_Work instruction_:
Restate all entries word for word, minus pictures.

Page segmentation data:

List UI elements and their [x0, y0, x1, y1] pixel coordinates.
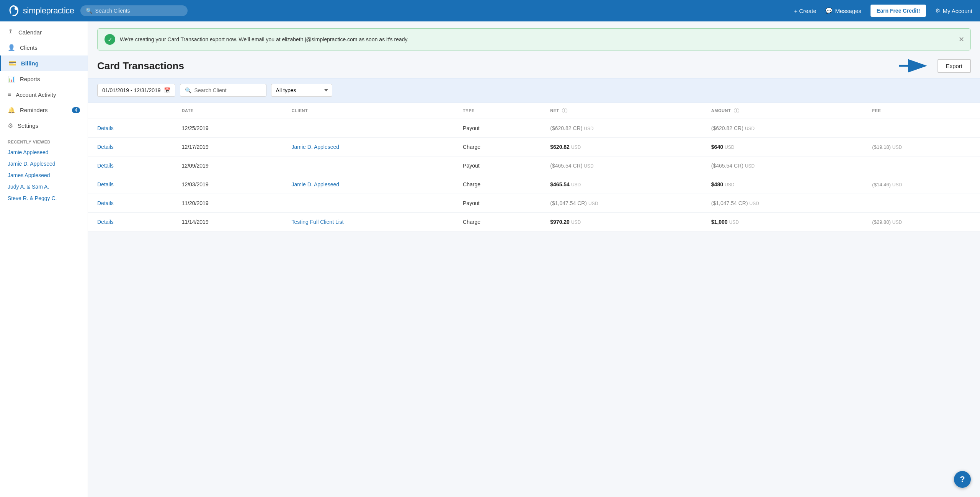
col-amount: AMOUNT i — [702, 103, 863, 119]
client-cell — [283, 156, 454, 175]
net-cell: $620.82USD — [541, 138, 702, 156]
table-header: DATE CLIENT TYPE NET i AMOUNT i FEE — [88, 103, 980, 119]
type-cell: Payout — [454, 194, 541, 213]
sidebar-item-settings[interactable]: ⚙ Settings — [0, 118, 88, 134]
date-cell: 11/14/2019 — [173, 213, 283, 231]
bell-icon: 🔔 — [8, 106, 15, 114]
search-client-icon: 🔍 — [185, 87, 191, 93]
net-info-icon: i — [562, 108, 567, 113]
clients-icon: 👤 — [8, 44, 15, 51]
amount-cell: $640USD — [702, 138, 863, 156]
type-cell: Payout — [454, 156, 541, 175]
recently-viewed-label: RECENTLY VIEWED — [0, 134, 88, 147]
search-client-field[interactable]: 🔍 — [180, 84, 266, 97]
fee-cell — [863, 119, 980, 138]
search-bar[interactable]: 🔍 — [80, 5, 188, 16]
logo-icon — [8, 5, 20, 16]
type-cell: Charge — [454, 138, 541, 156]
sidebar-item-reports[interactable]: 📊 Reports — [0, 71, 88, 87]
recent-link-jamie-d-appleseed[interactable]: Jamie D. Appleseed — [0, 158, 88, 169]
recent-link-steve-peggy[interactable]: Steve R. & Peggy C. — [0, 192, 88, 204]
table-body: Details 12/25/2019 Payout ($620.82 CR)US… — [88, 119, 980, 231]
logo-text: simplepractice — [23, 6, 74, 16]
sidebar-item-account-activity[interactable]: ≡ Account Activity — [0, 87, 88, 102]
nav-actions: + Create 💬 Messages Earn Free Credit! ⚙ … — [794, 5, 972, 17]
billing-icon: 💳 — [9, 60, 16, 67]
client-cell: Jamie D. Appleseed — [283, 138, 454, 156]
transactions-table-container: DATE CLIENT TYPE NET i AMOUNT i FEE Deta… — [88, 103, 980, 231]
sidebar-item-clients[interactable]: 👤 Clients — [0, 40, 88, 55]
transactions-table: DATE CLIENT TYPE NET i AMOUNT i FEE Deta… — [88, 103, 980, 231]
notification-banner: ✓ We're creating your Card Transaction e… — [97, 28, 971, 51]
calendar-icon: 📅 — [164, 87, 170, 93]
gear-icon: ⚙ — [935, 7, 940, 14]
client-link[interactable]: Jamie D. Appleseed — [292, 144, 340, 150]
sidebar-item-label: Account Activity — [16, 91, 56, 98]
sidebar-item-billing[interactable]: 💳 Billing — [0, 55, 88, 71]
amount-cell: ($620.82 CR)USD — [702, 119, 863, 138]
details-link[interactable]: Details — [97, 181, 114, 187]
page-header: Card Transactions Export — [88, 51, 980, 78]
fee-cell — [863, 156, 980, 175]
sidebar-item-label: Clients — [20, 44, 38, 51]
net-cell: ($465.54 CR)USD — [541, 156, 702, 175]
date-cell: 12/03/2019 — [173, 175, 283, 194]
net-cell: ($1,047.54 CR)USD — [541, 194, 702, 213]
messages-button[interactable]: 💬 Messages — [825, 7, 861, 14]
my-account-button[interactable]: ⚙ My Account — [935, 7, 972, 14]
settings-icon: ⚙ — [8, 122, 13, 129]
amount-cell: ($465.54 CR)USD — [702, 156, 863, 175]
sidebar: 🗓 Calendar 👤 Clients 💳 Billing 📊 Reports… — [0, 21, 88, 497]
col-type: TYPE — [454, 103, 541, 119]
sidebar-item-reminders[interactable]: 🔔 Reminders 4 — [0, 102, 88, 118]
export-arrow — [899, 58, 930, 73]
details-link[interactable]: Details — [97, 144, 114, 150]
table-row: Details 12/17/2019 Jamie D. Appleseed Ch… — [88, 138, 980, 156]
amount-cell: $480USD — [702, 175, 863, 194]
col-date: DATE — [173, 103, 283, 119]
details-link[interactable]: Details — [97, 200, 114, 206]
fee-cell: ($19.18)USD — [863, 138, 980, 156]
date-picker[interactable]: 01/01/2019 - 12/31/2019 📅 — [97, 84, 175, 97]
svg-point-0 — [15, 7, 18, 10]
search-client-input[interactable] — [194, 87, 261, 93]
earn-credit-button[interactable]: Earn Free Credit! — [871, 5, 926, 17]
table-row: Details 11/14/2019 Testing Full Client L… — [88, 213, 980, 231]
fee-cell — [863, 194, 980, 213]
details-link[interactable]: Details — [97, 219, 114, 225]
amount-cell: ($1,047.54 CR)USD — [702, 194, 863, 213]
client-cell — [283, 194, 454, 213]
table-row: Details 12/03/2019 Jamie D. Appleseed Ch… — [88, 175, 980, 194]
page-title: Card Transactions — [97, 60, 184, 72]
net-cell: $970.20USD — [541, 213, 702, 231]
client-link[interactable]: Jamie D. Appleseed — [292, 181, 340, 187]
sidebar-item-label: Calendar — [18, 29, 42, 36]
search-input[interactable] — [95, 8, 182, 14]
client-link[interactable]: Testing Full Client List — [292, 219, 344, 225]
table-row: Details 12/09/2019 Payout ($465.54 CR)US… — [88, 156, 980, 175]
notification-text: We're creating your Card Transaction exp… — [120, 36, 408, 42]
client-cell — [283, 119, 454, 138]
table-row: Details 11/20/2019 Payout ($1,047.54 CR)… — [88, 194, 980, 213]
reminders-badge: 4 — [72, 107, 80, 113]
export-button[interactable]: Export — [938, 59, 971, 73]
date-cell: 12/25/2019 — [173, 119, 283, 138]
details-link[interactable]: Details — [97, 163, 114, 169]
recent-link-jamie-appleseed[interactable]: Jamie Appleseed — [0, 147, 88, 158]
type-select[interactable]: All types Charge Payout — [271, 84, 332, 97]
type-cell: Payout — [454, 119, 541, 138]
sidebar-item-calendar[interactable]: 🗓 Calendar — [0, 24, 88, 40]
sidebar-item-label: Billing — [21, 60, 39, 67]
net-cell: ($620.82 CR)USD — [541, 119, 702, 138]
table-row: Details 12/25/2019 Payout ($620.82 CR)US… — [88, 119, 980, 138]
fee-cell: ($14.46)USD — [863, 175, 980, 194]
recent-link-judy-sam[interactable]: Judy A. & Sam A. — [0, 181, 88, 192]
recent-link-james-appleseed[interactable]: James Appleseed — [0, 169, 88, 181]
help-button[interactable]: ? — [954, 471, 971, 488]
type-cell: Charge — [454, 213, 541, 231]
notification-close-button[interactable]: ✕ — [959, 35, 964, 44]
logo: simplepractice — [8, 5, 74, 16]
date-cell: 12/17/2019 — [173, 138, 283, 156]
create-button[interactable]: + Create — [794, 8, 817, 14]
details-link[interactable]: Details — [97, 125, 114, 131]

_Answer for this exercise_:
List UI elements and their [x0, y0, x1, y1] pixel coordinates.
col-amount: AMOUNT i — [702, 103, 863, 119]
client-cell — [283, 156, 454, 175]
net-cell: $620.82USD — [541, 138, 702, 156]
table-header: DATE CLIENT TYPE NET i AMOUNT i FEE — [88, 103, 980, 119]
type-cell: Payout — [454, 194, 541, 213]
sidebar-item-settings[interactable]: ⚙ Settings — [0, 118, 88, 134]
date-cell: 11/14/2019 — [173, 213, 283, 231]
bell-icon: 🔔 — [8, 106, 15, 114]
search-client-icon: 🔍 — [185, 87, 191, 93]
net-info-icon: i — [562, 108, 567, 113]
clients-icon: 👤 — [8, 44, 15, 51]
amount-cell: $640USD — [702, 138, 863, 156]
type-cell: Payout — [454, 156, 541, 175]
recently-viewed-label: RECENTLY VIEWED — [0, 134, 88, 147]
search-client-field[interactable]: 🔍 — [180, 84, 266, 97]
fee-cell — [863, 119, 980, 138]
search-bar[interactable]: 🔍 — [80, 5, 188, 16]
logo-icon — [8, 5, 20, 16]
type-cell: Charge — [454, 138, 541, 156]
sidebar-item-reports[interactable]: 📊 Reports — [0, 71, 88, 87]
recent-link-jamie-d-appleseed[interactable]: Jamie D. Appleseed — [0, 158, 88, 169]
recent-link-steve-peggy[interactable]: Steve R. & Peggy C. — [0, 192, 88, 204]
table-body: Details 12/25/2019 Payout ($620.82 CR)US… — [88, 119, 980, 231]
logo-text: simplepractice — [23, 6, 74, 16]
sidebar-item-account-activity[interactable]: ≡ Account Activity — [0, 87, 88, 102]
nav-actions: + Create 💬 Messages Earn Free Credit! ⚙ … — [794, 5, 972, 17]
billing-icon: 💳 — [9, 60, 16, 67]
client-cell: Jamie D. Appleseed — [283, 138, 454, 156]
transactions-table-container: DATE CLIENT TYPE NET i AMOUNT i FEE Deta… — [88, 103, 980, 231]
sidebar-item-clients[interactable]: 👤 Clients — [0, 40, 88, 55]
transactions-table: DATE CLIENT TYPE NET i AMOUNT i FEE Deta… — [88, 103, 980, 231]
notification-banner: ✓ We're creating your Card Transaction e… — [97, 28, 971, 51]
calendar-icon: 📅 — [164, 87, 170, 93]
gear-icon: ⚙ — [935, 7, 940, 14]
client-link[interactable]: Jamie D. Appleseed — [292, 144, 340, 150]
sidebar-item-label: Account Activity — [16, 91, 56, 98]
sidebar-item-billing[interactable]: 💳 Billing — [0, 55, 88, 71]
amount-cell: ($620.82 CR)USD — [702, 119, 863, 138]
details-link[interactable]: Details — [97, 181, 114, 187]
page-header: Card Transactions Export — [88, 51, 980, 78]
fee-cell — [863, 156, 980, 175]
sidebar-item-label: Clients — [20, 44, 38, 51]
net-cell: ($465.54 CR)USD — [541, 156, 702, 175]
date-cell: 12/03/2019 — [173, 175, 283, 194]
net-cell: ($1,047.54 CR)USD — [541, 194, 702, 213]
messages-button[interactable]: 💬 Messages — [825, 7, 861, 14]
my-account-button[interactable]: ⚙ My Account — [935, 7, 972, 14]
settings-icon: ⚙ — [8, 122, 13, 129]
amount-cell: ($465.54 CR)USD — [702, 156, 863, 175]
sidebar: 🗓 Calendar 👤 Clients 💳 Billing 📊 Reports… — [0, 21, 88, 497]
col-type: TYPE — [454, 103, 541, 119]
sidebar-item-reminders[interactable]: 🔔 Reminders 4 — [0, 102, 88, 118]
export-arrow — [899, 58, 930, 73]
details-link[interactable]: Details — [97, 144, 114, 150]
table-row: Details 12/17/2019 Jamie D. Appleseed Ch… — [88, 138, 980, 156]
amount-cell: $480USD — [702, 175, 863, 194]
col-date: DATE — [173, 103, 283, 119]
details-link[interactable]: Details — [97, 200, 114, 206]
fee-cell: ($19.18)USD — [863, 138, 980, 156]
date-picker[interactable]: 01/01/2019 - 12/31/2019 📅 — [97, 84, 175, 97]
svg-point-0 — [15, 7, 18, 10]
search-client-input[interactable] — [194, 87, 261, 93]
earn-credit-button[interactable]: Earn Free Credit! — [871, 5, 926, 17]
table-row: Details 11/14/2019 Testing Full Client L… — [88, 213, 980, 231]
fee-cell — [863, 194, 980, 213]
details-link[interactable]: Details — [97, 219, 114, 225]
amount-cell: ($1,047.54 CR)USD — [702, 194, 863, 213]
client-cell — [283, 194, 454, 213]
table-row: Details 12/03/2019 Jamie D. Appleseed Ch… — [88, 175, 980, 194]
page-title: Card Transactions — [97, 60, 184, 72]
net-cell: $970.20USD — [541, 213, 702, 231]
client-link[interactable]: Jamie D. Appleseed — [292, 181, 340, 187]
sidebar-item-label: Calendar — [18, 29, 42, 36]
search-input[interactable] — [95, 8, 182, 14]
client-link[interactable]: Testing Full Client List — [292, 219, 344, 225]
table-row: Details 12/09/2019 Payout ($465.54 CR)US… — [88, 156, 980, 175]
notification-text: We're creating your Card Transaction exp… — [120, 36, 408, 42]
client-cell — [283, 119, 454, 138]
table-row: Details 11/20/2019 Payout ($1,047.54 CR)… — [88, 194, 980, 213]
reminders-badge: 4 — [72, 107, 80, 113]
export-button[interactable]: Export — [938, 59, 971, 73]
date-cell: 12/25/2019 — [173, 119, 283, 138]
details-link[interactable]: Details — [97, 163, 114, 169]
recent-link-jamie-appleseed[interactable]: Jamie Appleseed — [0, 147, 88, 158]
type-select[interactable]: All types Charge Payout — [271, 84, 332, 97]
type-cell: Payout — [454, 119, 541, 138]
sidebar-item-calendar[interactable]: 🗓 Calendar — [0, 24, 88, 40]
sidebar-item-label: Billing — [21, 60, 39, 67]
net-cell: ($620.82 CR)USD — [541, 119, 702, 138]
table-row: Details 12/25/2019 Payout ($620.82 CR)US… — [88, 119, 980, 138]
fee-cell: ($14.46)USD — [863, 175, 980, 194]
recent-link-judy-sam[interactable]: Judy A. & Sam A. — [0, 181, 88, 192]
recent-link-james-appleseed[interactable]: James Appleseed — [0, 169, 88, 181]
help-button[interactable]: ? — [954, 471, 971, 488]
type-cell: Charge — [454, 213, 541, 231]
notification-close-button[interactable]: ✕ — [959, 35, 964, 44]
logo: simplepractice — [8, 5, 74, 16]
date-cell: 12/17/2019 — [173, 138, 283, 156]
create-button[interactable]: + Create — [794, 8, 817, 14]
details-link[interactable]: Details — [97, 125, 114, 131]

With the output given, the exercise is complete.